Wednesday, May 26, 2021

Thoughts on the Fall of the Byzantine Empire

The Byzantine Empire did not fall due to the crusades but because it had become politically ossified, culturally and religiously confused, and militarily unsustainable. The Byzantine leaders could not judge what the rise of the Ottoman Empire meant for their nation. They thought that they could negotiate and even collaborate with the Ottomans. By the time they realized that negotiations wouldn’t work against the Ottomans, who were determined to conquer everything that the Byzantines had, it was too late. 

The crusaders cannot be held responsible for the rise of the Ottoman Empire either—that was caused by factors related to the ambition and vision of the Ottoman emperors, their ability to take advantage of the opportunities for expansion in the oriental lands and southeastern Europe, their military might, and the geographical and political situation during the Middle Ages. 

There is a gap of 250 years between the crusader sack of Constantinople in 1204 and the Ottoman conquest of the Byzantine Empire in 1453—it is hard to draw a connection between the two events. The Latin Empire which followed the 1204 sack of Constantinople lasted for two generations. During this period, the leaders of the Byzantine Empire retreated into smaller states, one of them was the Empire of Nicaea, which reconquered Constantinople in 1261 and proclaimed that the Byzantine Empire had been resurrected. 

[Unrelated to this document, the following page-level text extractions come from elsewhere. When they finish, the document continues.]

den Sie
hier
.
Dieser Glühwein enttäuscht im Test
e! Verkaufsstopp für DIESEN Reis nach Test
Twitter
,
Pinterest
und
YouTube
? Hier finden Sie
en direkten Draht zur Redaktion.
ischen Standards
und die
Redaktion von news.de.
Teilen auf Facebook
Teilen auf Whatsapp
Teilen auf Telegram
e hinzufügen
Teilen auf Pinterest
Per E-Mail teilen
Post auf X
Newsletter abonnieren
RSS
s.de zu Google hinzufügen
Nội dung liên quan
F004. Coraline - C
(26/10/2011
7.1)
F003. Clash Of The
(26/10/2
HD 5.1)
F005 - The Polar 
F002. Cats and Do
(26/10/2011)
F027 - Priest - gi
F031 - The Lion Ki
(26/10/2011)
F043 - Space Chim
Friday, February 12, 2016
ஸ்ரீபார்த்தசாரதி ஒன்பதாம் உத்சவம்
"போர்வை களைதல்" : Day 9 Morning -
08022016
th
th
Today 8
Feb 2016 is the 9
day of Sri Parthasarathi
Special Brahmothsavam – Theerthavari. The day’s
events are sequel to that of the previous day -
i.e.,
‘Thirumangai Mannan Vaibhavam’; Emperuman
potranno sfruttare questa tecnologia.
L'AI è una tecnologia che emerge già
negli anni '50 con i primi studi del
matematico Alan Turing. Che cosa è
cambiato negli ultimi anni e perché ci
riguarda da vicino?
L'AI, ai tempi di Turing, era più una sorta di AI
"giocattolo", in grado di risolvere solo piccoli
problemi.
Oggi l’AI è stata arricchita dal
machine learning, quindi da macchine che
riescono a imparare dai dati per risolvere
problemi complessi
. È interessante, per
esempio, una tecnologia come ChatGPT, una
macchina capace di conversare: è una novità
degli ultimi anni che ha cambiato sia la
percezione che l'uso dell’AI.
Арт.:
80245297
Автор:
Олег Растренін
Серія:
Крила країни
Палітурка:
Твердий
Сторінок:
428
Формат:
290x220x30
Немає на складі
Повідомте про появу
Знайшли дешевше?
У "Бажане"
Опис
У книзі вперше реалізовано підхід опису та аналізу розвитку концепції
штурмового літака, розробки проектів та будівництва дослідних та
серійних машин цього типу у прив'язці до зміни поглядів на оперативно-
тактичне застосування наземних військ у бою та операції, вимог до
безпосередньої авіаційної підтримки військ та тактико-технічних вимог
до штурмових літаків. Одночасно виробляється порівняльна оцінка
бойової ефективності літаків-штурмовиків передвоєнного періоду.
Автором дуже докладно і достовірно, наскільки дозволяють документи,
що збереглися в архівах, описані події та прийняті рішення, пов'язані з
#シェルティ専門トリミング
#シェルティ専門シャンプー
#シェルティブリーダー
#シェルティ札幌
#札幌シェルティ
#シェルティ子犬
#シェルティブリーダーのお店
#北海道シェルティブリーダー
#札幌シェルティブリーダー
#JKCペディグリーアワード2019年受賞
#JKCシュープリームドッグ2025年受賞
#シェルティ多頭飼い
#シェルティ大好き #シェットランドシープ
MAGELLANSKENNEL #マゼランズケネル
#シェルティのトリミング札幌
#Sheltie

The irony is that the resurrection of the Byzantine Empire made it an even better target for the Ottomans, who were as much interested in the legacy of the Byzantines as they were in territory and wealth. The Byzantines ignored the fact that empires always prove easy to proclaim but are hard to govern and defend.

If the Byzantines had visionary politicians, culture leaders, and military commanders, they could have secured their Empire after 1261. But they squandered their time and energy in negotiating with implacable enemies and seeking help from Western Europeans who were themselves powerless against the political ambition and military might of the Ottoman Empire.